A multimillion-dollar funding drive is being readied to transform arXiv, the vastly popular repository to which physicists, computer scientists and math­ematicians flock to share their research preprints openly.

But the results of an enormous user survey published this week suggest that researchers are wary of drastic changes to a site that has become an essential part of the infrastructure of modern science.

Last year, the site served up around 139 million downloads, and it now holds more than 1.1 million free papers. But it is being sustained by fragile code, donations from libraries and a charitable foundation and the good will of about 150 or so volunteer moderators, says the site’s programme director, Oya Rieger. With its 25th anniversary approaching in August, arXiv’s advisory teams of scientists and librarians are considering a plan that involves raising US$2.5 million to $3 million to modernize the platform. That will sit on top of its $1-million annual budget for staff and servers.

To attract support from donors, arXiv’s operator, Cornell University Library in Ithaca, New York, is hoping to come up with a “compelling vision”, Rieger says.
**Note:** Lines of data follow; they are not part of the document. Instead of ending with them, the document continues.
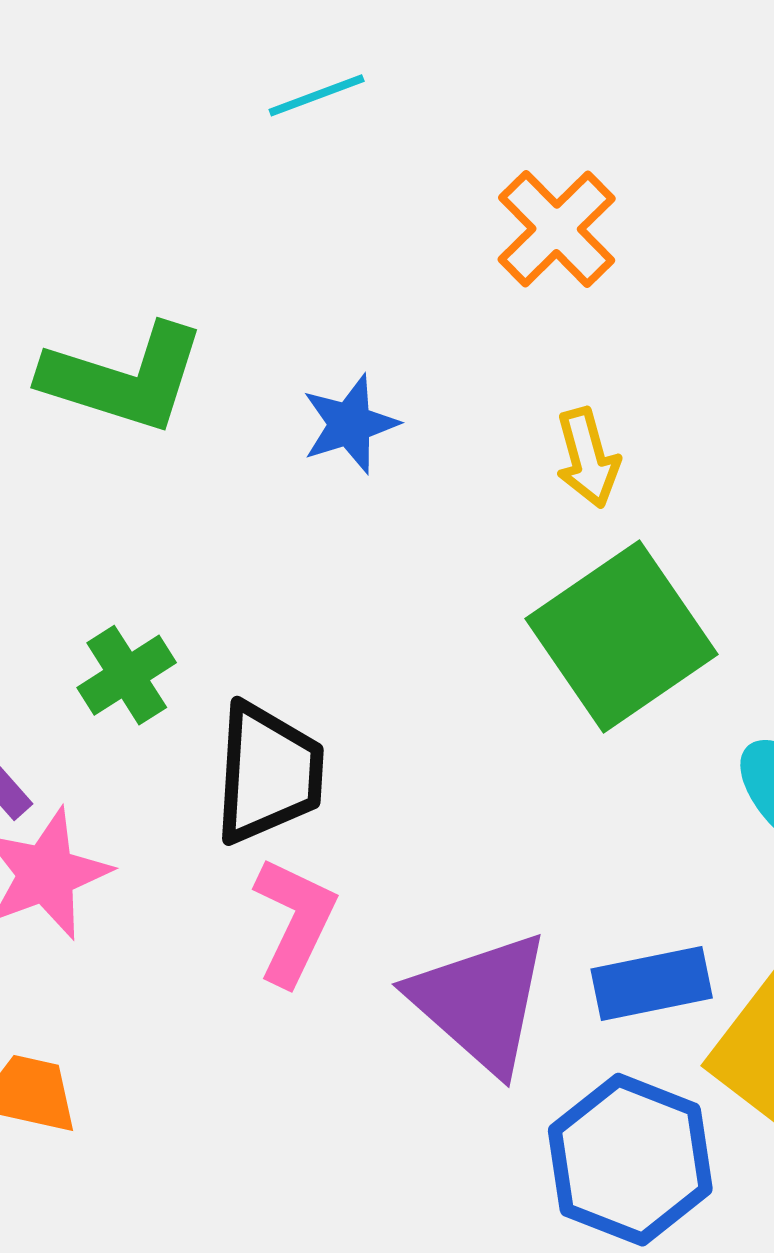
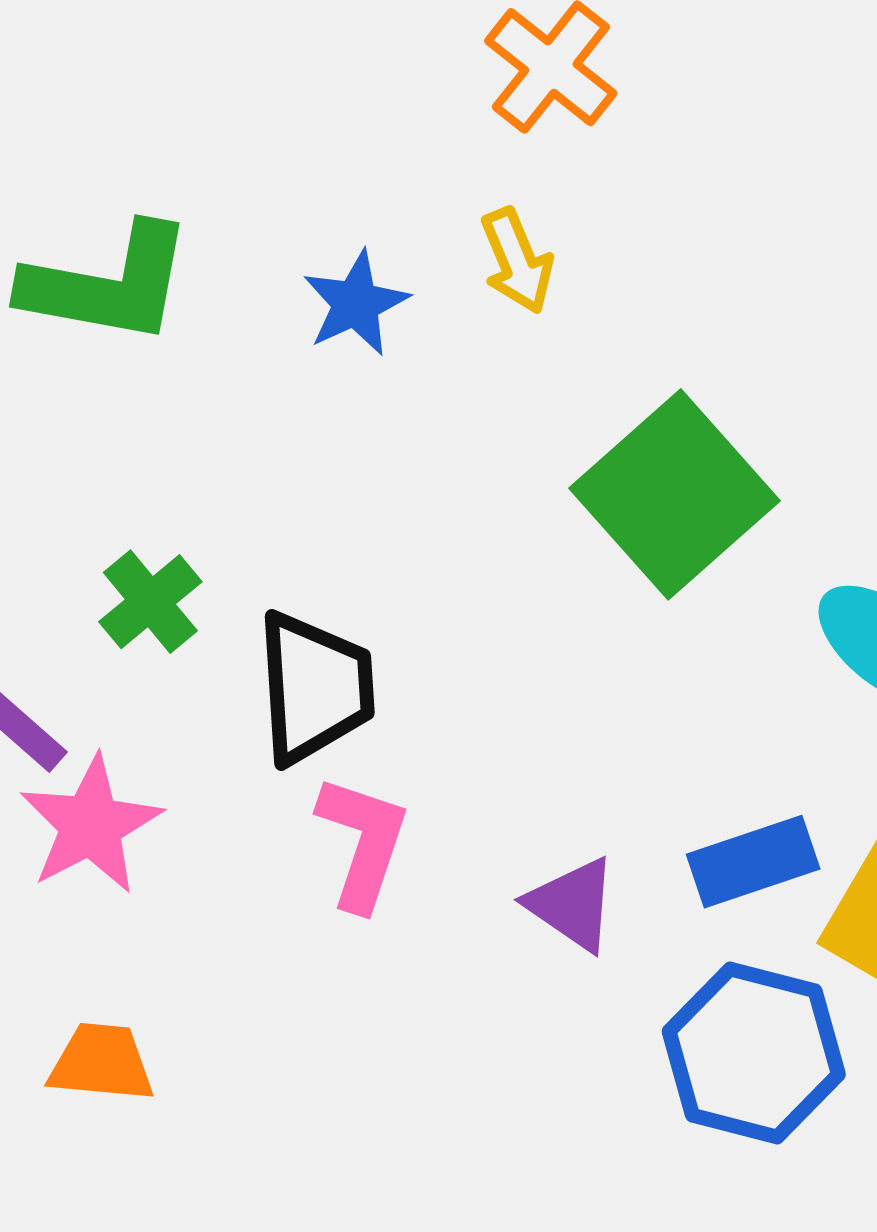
yellow arrow: (588, 458) -> (517, 261), moved
purple triangle: (480, 1002) -> (572, 904), size x0.6

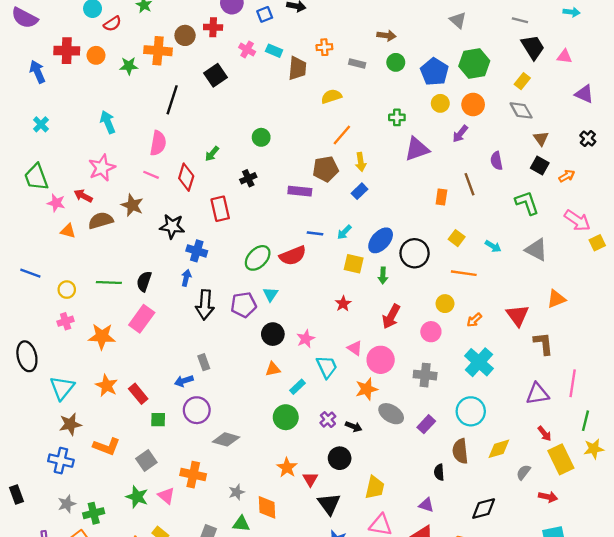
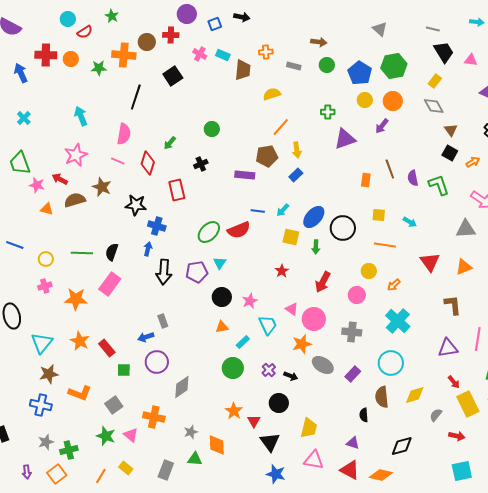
purple semicircle: (497, 161) -> (413, 178), moved
yellow square: (457, 238) -> (379, 215), turned -32
gray triangle: (536, 250) -> (466, 229), moved, turned -30
red triangle: (518, 315) -> (430, 262), moved
gray diamond: (226, 439) -> (182, 387), turned -50

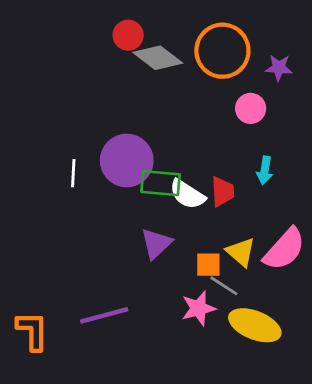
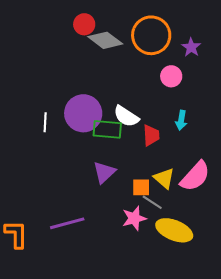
purple star: (279, 68) -> (191, 47), turned 30
white semicircle: (187, 194) -> (126, 116), moved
Scientists seem to love arXiv: 95% of the survey’s 36,000 respondents said that they were very satisfied or satisfied with it. And most want to keep it just the way it is, although perhaps with some modernization. They were enthusiastic about the possibility of tweaks to improve the site’s search functions, and about allowing references to be hyperlinked directly to research papers, for example (see ‘What do arXiv users want?’). Some wanted the site to broaden into new subject areas, such as chemistry — although such expansion would require the recruitment of scientists who are willing to moderate the manuscripts, notes David Morrison, chair of arXiv’s scientific advisory board.

Social forum

When asked whether arXiv should embark on more transformational changes, respondents gave mixed answers. In particular, some questions focused on whether it should develop into a social forum that allows scientists to comment on papers or leave ratings. A few social-media sites have already been built around the repository for just such purposes — such as SciRate and Arxiv Sanity Preserver — and some argue that the site itself should begin to incorporate such functionalities. “ArXiv should be more dynamic — allowing readers to filter the wheat from the chaff,” says Alán Aspuru-Guzik, a quantum chemist at Harvard University in Cambridge, Massachusetts. But one-third of respondents said that this wasn’t important or that arXiv shouldn’t be doing it. Only 34% voted in favour of such changes.
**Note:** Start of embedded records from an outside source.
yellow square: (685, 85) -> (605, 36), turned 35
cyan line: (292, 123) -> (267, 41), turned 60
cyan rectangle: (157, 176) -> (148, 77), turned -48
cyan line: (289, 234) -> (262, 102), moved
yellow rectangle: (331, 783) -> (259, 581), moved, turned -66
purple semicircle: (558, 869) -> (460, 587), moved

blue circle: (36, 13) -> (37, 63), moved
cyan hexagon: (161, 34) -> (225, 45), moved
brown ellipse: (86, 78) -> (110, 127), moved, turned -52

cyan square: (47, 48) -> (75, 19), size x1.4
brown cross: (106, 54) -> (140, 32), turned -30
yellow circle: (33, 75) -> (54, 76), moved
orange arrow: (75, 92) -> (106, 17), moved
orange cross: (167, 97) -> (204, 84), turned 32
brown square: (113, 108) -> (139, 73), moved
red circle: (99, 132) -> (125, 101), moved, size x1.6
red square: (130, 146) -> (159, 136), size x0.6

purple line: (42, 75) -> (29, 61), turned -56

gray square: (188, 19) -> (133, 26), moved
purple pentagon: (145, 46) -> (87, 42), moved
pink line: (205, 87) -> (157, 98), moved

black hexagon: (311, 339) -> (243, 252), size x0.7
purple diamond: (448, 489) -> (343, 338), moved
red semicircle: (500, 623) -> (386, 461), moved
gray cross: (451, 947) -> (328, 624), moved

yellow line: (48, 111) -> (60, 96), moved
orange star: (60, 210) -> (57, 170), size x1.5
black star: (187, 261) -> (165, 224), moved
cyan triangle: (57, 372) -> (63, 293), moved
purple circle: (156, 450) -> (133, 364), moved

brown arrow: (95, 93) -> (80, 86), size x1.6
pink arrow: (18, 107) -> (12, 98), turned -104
That response points to a tension between researchers who want to see the site incorporate aspects of open review, and those who want it to stick to its core mission of allowing rapid exchange of scholarly papers, says Rieger. There were hints of a generational divide, with those aged under 30 more in favour of allowing comments. But even those who wanted a more social site said that they were keen to avoid a commenting free-for-all, Rieger adds.

“The message was more or less ‘stay focused on the basic dissemination task, and don’t get distracted by getting overextended or going commercial’,” says Paul Ginsparg, a physicist at Cornell University who launched arXiv in 1991 as a pre-World-Wide-Web-era bulletin board.

Checks and balances

Ginsparg notes, however, that arXiv’s users sometimes don’t know what they want until they get it. Researchers said that they liked the quality control now built into the site, including checks of papers for text overlap with other reports (potential plagiarism), classifying papers into the correct subject areas and rejecting work that has little scientific value. “These are for the most part things that users never actually requested,” Ginsparg says. In the past 5 or so years, he has introduced automated machine-learning code that filters through the more than 9,000 papers submitted each month and flags up potential issues to human moderators.
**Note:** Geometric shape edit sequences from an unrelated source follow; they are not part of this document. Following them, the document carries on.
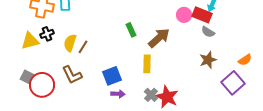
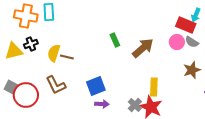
pink circle: (184, 15) -> (177, 42), moved
brown line: (83, 47) -> (67, 57), turned 72
yellow rectangle: (147, 64) -> (154, 87), moved

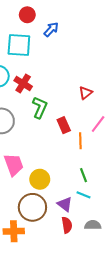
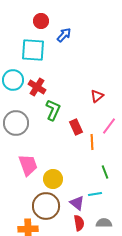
green line: (83, 175) -> (105, 172), moved
cyan line: (83, 195) -> (95, 194), turned -32

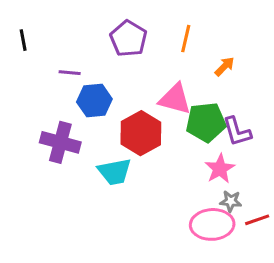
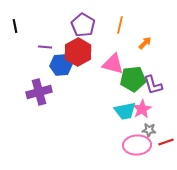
red hexagon: (141, 133) -> (78, 52), moved
purple cross: (60, 142) -> (39, 92), turned -30
cyan trapezoid: (115, 172) -> (125, 111), moved

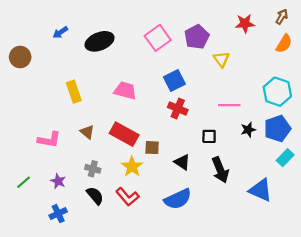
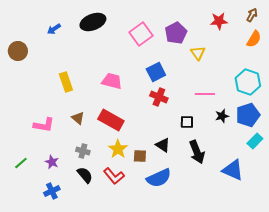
black ellipse: (100, 41) -> (93, 22), moved
brown square: (152, 148) -> (140, 156), moved

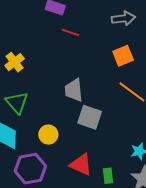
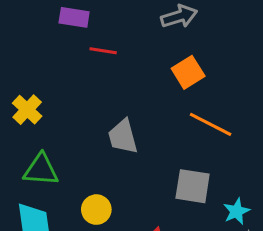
green triangle: (17, 103) -> (41, 170), turned -35
gray square: (90, 117) -> (193, 186), moved

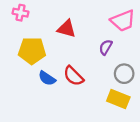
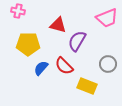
purple semicircle: (106, 47) -> (77, 41), moved, size x1.5
blue semicircle: (47, 78) -> (41, 68), turned 98
yellow rectangle: (118, 99) -> (87, 86), moved

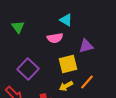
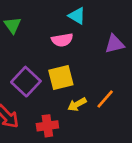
purple triangle: (86, 46) -> (115, 44), moved
yellow square: (68, 64) -> (61, 78), moved

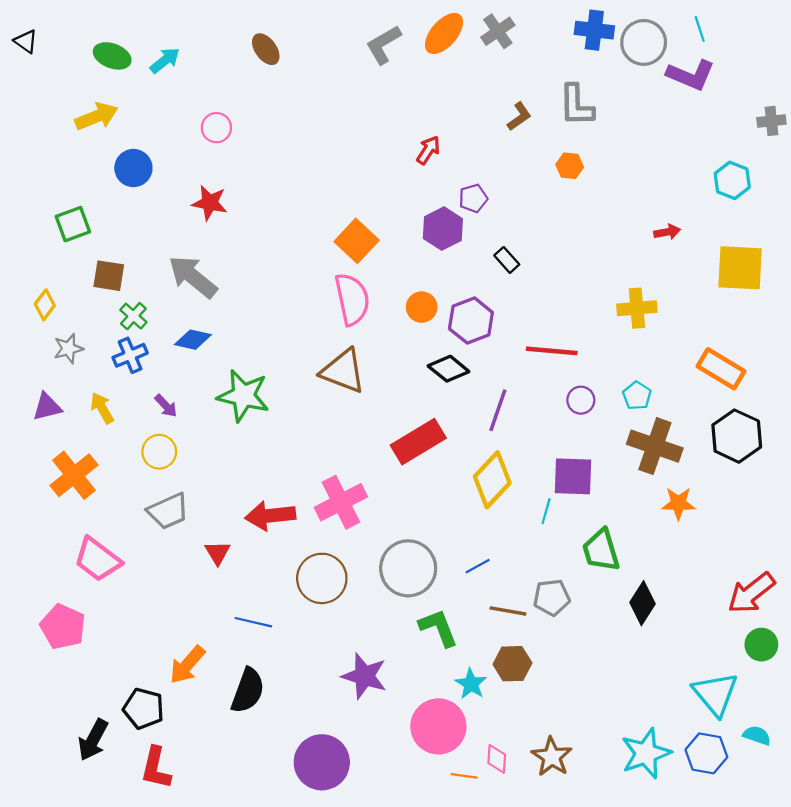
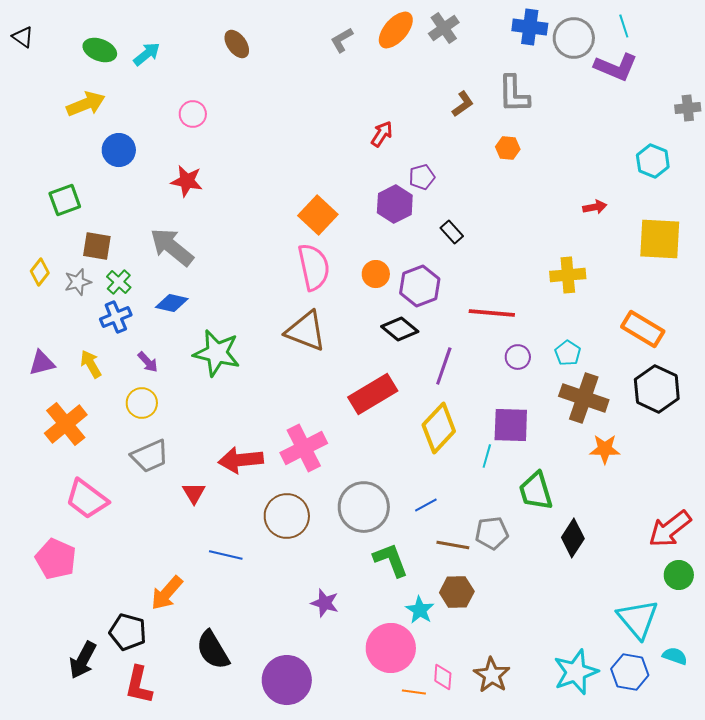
gray L-shape: (383, 45) -> (342, 40), size x0.7
gray star: (68, 349) -> (78, 282), moved
purple star: (364, 676) -> (325, 603), size x0.7
black semicircle: (248, 691) -> (213, 650), moved, turned 129

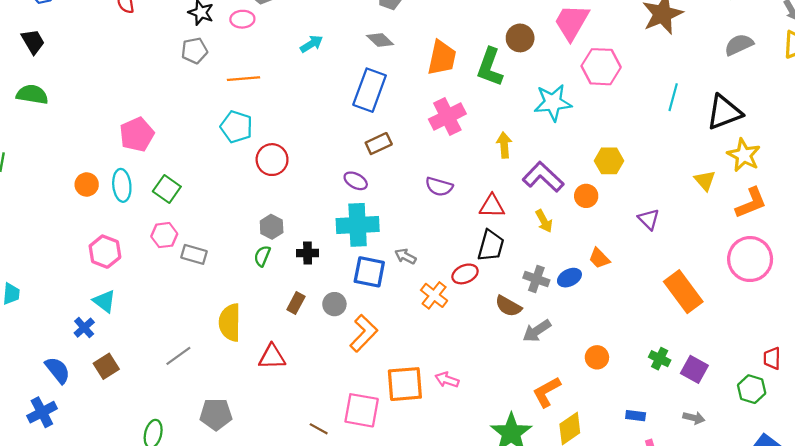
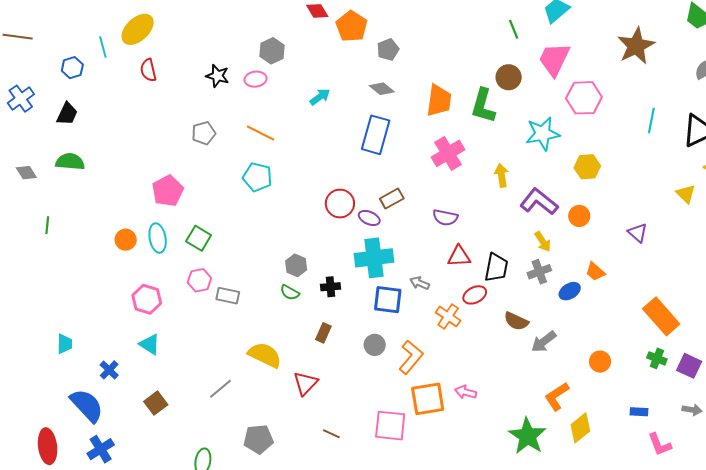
black trapezoid: (33, 42) -> (67, 114), turned 60
gray pentagon: (194, 51) -> (204, 133), moved
orange line: (243, 79) -> (261, 133), turned 36
brown rectangle: (379, 144) -> (392, 199), moved
red circle: (272, 160) -> (340, 204), moved
yellow hexagon: (609, 161) -> (587, 167), moved
red triangle: (492, 206) -> (459, 256), moved
green semicircle: (262, 256) -> (290, 292), turned -78
gray cross: (536, 279) -> (539, 272), moved, turned -35
orange rectangle: (683, 292) -> (661, 316), moved
gray circle: (334, 304) -> (375, 345), moved
yellow semicircle: (230, 322) -> (265, 355), turned 120
blue cross: (84, 328) -> (109, 370), moved
orange L-shape: (364, 333) -> (411, 357), moved
red triangle: (272, 357) -> (305, 383), turned -40
blue semicircle: (58, 370) -> (87, 405), moved, size x1.4
brown line: (319, 429) -> (331, 434), moved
In September, arXiv’s advisory boards will meet to draw up a road map for progress and to discuss how to get the funds needed to modernize the site. The site is currently sustained by member institutions (mainly libraries, but also some research funding agencies) and by the Simons Foundation in New York. But some discussions have been held with other potential contributors such as the US National Science Foundation. It is also possible that publishers or scientific societies could be asked to contribute, says Rieger.

She adds that the site will need to be careful to remain objective. “We want to make sure that arXiv continues to be a neutral, trusted service,” she says.